For any of the foregoing embodiments, the dump bailer system may include any one of the following elements, alone or in combination with each other:
A pump carried by the tool body and in fluid communication with the first end of the cavity.
The pump is a positive displacement pump.
The pump is an electric pump.
The pump is in fluid communication with the exterior of the tool body.
The rigid conveyance mechanism is coiled tubing.
The head assembly comprises a wellbore sealing assembly.
The wellbore sealing assembly is an inflatable packer disposed about an exterior surface of the head assembly.
A fluid passage formed within the tool body and extending from the exterior of the tool body to the first end of the cavity, wherein the positive displacement pump is disposed along the fluid passage.
A fluid filter disposed along the fluid passage between the exterior of the tool body and the first end of the cavity.
A wireline adapter unit adjacent the first end of the tool body.
The dump bailer system further comprises an integral vibrator.
The dump bailer system further comprises an integral pump.
The positive displacement pump is positioned adjacent the first end of the tool body and a check valve positioned adjacent the second end of the tool body, the check valve being in fluid communication with the second end of the cavity.
The cavity is a bore.
The cavity is an elongated, axially extending cavity.
The receptacle is a tube.
The receptacle is a flexible hose.
The receptacle is a semi-rigid.
The receptacle is bendable.
The receptacle is coiled tubing.
The receptacle is a rigid cylindrical pipe.

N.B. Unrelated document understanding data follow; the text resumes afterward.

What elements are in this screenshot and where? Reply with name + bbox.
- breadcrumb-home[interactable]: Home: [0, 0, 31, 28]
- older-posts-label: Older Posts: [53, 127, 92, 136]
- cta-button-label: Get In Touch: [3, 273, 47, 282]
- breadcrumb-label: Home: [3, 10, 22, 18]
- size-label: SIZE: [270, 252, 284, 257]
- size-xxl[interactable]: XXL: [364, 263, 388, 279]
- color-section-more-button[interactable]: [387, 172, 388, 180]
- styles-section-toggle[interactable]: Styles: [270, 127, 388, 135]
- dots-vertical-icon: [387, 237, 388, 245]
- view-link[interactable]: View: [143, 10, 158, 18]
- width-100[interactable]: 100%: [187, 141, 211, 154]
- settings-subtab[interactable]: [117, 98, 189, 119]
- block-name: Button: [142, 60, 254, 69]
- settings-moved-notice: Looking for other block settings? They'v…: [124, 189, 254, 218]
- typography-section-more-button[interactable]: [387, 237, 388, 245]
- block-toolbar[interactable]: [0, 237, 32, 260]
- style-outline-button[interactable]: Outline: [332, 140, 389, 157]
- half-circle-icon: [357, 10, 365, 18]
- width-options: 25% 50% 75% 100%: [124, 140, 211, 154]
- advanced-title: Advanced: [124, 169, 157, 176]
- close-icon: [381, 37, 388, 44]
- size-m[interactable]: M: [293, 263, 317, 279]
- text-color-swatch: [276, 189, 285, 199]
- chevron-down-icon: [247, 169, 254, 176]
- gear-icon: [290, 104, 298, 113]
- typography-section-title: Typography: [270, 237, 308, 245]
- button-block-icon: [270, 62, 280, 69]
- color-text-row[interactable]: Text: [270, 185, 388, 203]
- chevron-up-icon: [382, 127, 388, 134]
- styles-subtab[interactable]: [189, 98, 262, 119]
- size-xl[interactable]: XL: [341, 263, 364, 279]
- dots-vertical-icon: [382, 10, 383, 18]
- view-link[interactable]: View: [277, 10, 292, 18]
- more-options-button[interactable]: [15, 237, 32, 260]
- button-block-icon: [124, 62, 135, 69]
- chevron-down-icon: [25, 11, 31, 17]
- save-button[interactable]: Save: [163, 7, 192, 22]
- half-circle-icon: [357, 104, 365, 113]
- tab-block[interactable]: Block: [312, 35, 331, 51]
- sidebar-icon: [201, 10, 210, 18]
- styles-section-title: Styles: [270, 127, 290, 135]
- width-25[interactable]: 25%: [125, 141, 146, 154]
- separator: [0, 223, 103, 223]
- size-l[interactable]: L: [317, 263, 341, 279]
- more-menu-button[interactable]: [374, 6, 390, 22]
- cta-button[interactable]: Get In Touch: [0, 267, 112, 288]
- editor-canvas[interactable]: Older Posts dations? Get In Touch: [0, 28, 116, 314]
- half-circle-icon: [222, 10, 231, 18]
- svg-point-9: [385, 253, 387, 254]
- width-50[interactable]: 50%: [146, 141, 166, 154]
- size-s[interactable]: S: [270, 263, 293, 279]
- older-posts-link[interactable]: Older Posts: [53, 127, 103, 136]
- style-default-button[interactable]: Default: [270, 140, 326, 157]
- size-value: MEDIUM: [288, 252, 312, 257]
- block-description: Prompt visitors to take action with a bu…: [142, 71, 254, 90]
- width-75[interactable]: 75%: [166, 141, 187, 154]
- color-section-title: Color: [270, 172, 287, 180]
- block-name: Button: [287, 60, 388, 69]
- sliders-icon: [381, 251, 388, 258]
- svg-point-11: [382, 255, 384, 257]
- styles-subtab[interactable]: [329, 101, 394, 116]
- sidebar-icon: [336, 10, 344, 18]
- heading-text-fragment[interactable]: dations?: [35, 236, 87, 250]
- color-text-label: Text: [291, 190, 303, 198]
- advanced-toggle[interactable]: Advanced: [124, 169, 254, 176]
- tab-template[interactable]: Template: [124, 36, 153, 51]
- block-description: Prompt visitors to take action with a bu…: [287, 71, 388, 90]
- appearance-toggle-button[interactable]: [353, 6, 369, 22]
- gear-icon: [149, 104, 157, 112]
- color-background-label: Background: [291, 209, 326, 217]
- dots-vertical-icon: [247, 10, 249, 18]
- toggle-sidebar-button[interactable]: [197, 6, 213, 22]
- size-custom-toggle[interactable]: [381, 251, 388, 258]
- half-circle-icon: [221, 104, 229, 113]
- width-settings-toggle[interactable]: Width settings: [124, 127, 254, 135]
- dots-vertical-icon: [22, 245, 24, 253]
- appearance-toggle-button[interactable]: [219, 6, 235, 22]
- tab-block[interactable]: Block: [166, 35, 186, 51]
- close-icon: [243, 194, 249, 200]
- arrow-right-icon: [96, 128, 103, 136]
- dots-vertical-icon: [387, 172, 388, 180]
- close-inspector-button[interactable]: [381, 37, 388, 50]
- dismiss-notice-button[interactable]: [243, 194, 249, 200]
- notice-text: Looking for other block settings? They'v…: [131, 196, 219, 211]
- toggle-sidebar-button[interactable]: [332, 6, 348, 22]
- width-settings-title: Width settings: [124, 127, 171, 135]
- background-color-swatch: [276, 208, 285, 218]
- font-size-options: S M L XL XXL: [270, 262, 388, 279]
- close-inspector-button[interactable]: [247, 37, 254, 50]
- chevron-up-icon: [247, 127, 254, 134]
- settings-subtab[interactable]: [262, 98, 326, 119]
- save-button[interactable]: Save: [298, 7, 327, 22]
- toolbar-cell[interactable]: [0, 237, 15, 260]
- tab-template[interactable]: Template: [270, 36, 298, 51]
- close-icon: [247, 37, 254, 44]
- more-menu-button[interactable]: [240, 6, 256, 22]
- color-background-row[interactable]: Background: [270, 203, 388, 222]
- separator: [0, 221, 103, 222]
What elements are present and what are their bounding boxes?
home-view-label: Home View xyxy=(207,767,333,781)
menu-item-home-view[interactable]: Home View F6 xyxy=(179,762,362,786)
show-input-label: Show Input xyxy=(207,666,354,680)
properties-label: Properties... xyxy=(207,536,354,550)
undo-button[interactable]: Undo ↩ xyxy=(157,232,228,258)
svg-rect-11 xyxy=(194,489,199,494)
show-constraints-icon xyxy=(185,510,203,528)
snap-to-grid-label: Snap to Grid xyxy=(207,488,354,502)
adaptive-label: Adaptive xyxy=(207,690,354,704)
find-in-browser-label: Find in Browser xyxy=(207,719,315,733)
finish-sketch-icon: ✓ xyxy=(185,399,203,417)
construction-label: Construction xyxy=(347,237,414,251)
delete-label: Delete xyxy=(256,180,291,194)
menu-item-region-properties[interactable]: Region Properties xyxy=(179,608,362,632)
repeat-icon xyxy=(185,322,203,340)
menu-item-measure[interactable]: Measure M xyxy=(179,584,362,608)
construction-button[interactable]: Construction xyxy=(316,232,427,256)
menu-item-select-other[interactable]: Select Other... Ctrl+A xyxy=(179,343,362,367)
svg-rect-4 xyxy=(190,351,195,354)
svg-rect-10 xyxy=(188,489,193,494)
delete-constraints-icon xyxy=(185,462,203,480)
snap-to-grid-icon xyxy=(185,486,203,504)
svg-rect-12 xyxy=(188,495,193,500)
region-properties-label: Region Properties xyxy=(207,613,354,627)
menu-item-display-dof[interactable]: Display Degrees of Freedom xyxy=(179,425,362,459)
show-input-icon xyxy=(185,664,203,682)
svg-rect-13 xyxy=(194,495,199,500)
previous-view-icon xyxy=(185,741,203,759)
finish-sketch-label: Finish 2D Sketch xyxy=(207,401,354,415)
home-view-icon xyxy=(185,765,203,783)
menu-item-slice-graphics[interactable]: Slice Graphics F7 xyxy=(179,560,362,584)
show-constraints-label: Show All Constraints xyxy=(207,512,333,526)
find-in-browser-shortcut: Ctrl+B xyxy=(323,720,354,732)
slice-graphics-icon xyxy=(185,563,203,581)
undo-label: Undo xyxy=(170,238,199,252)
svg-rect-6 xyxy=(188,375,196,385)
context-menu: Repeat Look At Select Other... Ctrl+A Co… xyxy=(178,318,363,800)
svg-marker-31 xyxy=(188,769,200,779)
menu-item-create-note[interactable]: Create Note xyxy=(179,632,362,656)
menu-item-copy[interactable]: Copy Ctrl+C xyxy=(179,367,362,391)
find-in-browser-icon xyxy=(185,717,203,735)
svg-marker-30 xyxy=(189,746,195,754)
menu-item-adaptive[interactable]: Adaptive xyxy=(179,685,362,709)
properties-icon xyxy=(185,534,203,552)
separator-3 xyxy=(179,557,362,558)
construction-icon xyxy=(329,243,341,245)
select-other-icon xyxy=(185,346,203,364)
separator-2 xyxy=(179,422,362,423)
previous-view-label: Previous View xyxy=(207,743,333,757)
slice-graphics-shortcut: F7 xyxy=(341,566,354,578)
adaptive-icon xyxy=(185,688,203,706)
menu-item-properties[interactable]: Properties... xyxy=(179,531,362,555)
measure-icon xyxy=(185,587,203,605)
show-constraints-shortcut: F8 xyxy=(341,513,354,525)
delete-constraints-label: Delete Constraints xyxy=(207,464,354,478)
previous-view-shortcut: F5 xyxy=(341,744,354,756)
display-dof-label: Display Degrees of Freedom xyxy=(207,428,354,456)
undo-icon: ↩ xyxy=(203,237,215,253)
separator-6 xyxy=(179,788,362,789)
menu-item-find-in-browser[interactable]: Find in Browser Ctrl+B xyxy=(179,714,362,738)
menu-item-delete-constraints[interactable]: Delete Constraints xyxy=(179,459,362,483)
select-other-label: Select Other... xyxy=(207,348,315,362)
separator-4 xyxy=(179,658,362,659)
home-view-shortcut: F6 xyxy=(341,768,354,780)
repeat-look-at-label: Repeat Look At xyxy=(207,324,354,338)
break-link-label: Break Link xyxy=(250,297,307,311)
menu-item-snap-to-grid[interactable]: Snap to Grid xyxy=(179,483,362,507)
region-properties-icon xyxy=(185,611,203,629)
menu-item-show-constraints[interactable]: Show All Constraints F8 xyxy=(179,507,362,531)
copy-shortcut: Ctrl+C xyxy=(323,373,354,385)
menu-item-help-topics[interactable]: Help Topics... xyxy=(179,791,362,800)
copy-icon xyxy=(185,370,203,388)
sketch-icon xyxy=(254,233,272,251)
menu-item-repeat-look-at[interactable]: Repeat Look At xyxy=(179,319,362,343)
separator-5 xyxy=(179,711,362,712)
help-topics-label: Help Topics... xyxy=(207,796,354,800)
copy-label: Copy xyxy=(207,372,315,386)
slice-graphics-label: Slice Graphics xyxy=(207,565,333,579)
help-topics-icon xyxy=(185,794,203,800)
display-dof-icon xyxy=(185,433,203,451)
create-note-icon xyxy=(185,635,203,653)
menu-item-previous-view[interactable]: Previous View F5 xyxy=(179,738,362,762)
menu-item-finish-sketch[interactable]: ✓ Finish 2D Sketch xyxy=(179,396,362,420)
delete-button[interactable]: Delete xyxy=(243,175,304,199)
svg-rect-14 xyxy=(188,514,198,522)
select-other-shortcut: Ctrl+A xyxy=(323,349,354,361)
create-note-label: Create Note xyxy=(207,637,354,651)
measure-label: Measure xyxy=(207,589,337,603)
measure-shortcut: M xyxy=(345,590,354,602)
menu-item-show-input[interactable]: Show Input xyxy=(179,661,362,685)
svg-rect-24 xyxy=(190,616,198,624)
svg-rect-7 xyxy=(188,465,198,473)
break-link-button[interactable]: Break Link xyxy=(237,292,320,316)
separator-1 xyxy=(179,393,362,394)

The elongated bailer receptacle is jointless.
The elongated bailer receptacle is non-metal.
The elongated bailer receptacle comprises a plurality of interconnected pipe sections.
The receptacle comprises a single, continuous flexible joint.
A seal disposed about the exterior surface of the piston and sealingly engaging the receptacle.
The piston assembly comprises a first piston having a first side and a second side and an exterior surface, with a piston fluid passage extending between the first and second sides; and a rupture disk disposed along the fluid passage.
The piston is a wiper plug.
The piston assembly further comprises a second piston having a first side and a second side and an exterior surface, with a piston fluid passage extending between the first and second sides of the second piston and a rupture disk disposed along the fluid passage of the second piston.
The tool body comprises a tubular filling chamber extending from a first end to a second end of the tubular filling chamber, with the second end of the of the tubular filling chamber attached to the elongated bailer receptacle adjacent the first end of the cavity, the tubular filling chamber having a first piston receiving zone defined adjacent the first end of the filling chamber, a second piston receiving zone defined adjacent the second end of the filling chamber, and a fluid filling port disposed in the tubular filling chamber between the first and second piston receiving zones.
A tubular landing chamber having a first end and a second end with an inner bore extending between the first end and the second end and a piston landing shoulder defined along the inner bore.
The inner bore having a first diameter adjacent the first end of the landing chamber and sized to receive a piston and a second diameter adjacent the second end of the landing chamber and smaller than the first diameter, the shoulder formed along the inner bore where the bore diameter changes.
A vibrator carried by the tool body.
The vibrator is electric.
The vibrator is positioned adjacent the second end of the cavity.
The vibrator is positioned adjacent the first end of the tool body.
A jointless, bendable elongated bailer receptacle having a cavity formed within the receptacle, the cavity having a first end in fluid communication with the flow passage of the head assembly and a second end in fluid communication with the flow passage of the injection assembly
The head assembly comprises a rigid pipe.
The head assembly comprises an upper tool body.
The injection assembly comprises a lower tool body.
An upper end of the jointless, bendable elongated bailer receptacle is attached to the head assembly and a lower end of the jointless, bendable elongated bailer receptacle is attached to the injection assembly.
The head assembly is rigid.
The injection assembly is rigid.
The head assembly comprises a positive displacement pump carried by the head assembly.
The pump is in fluid communication with an exterior of the upper head assembly.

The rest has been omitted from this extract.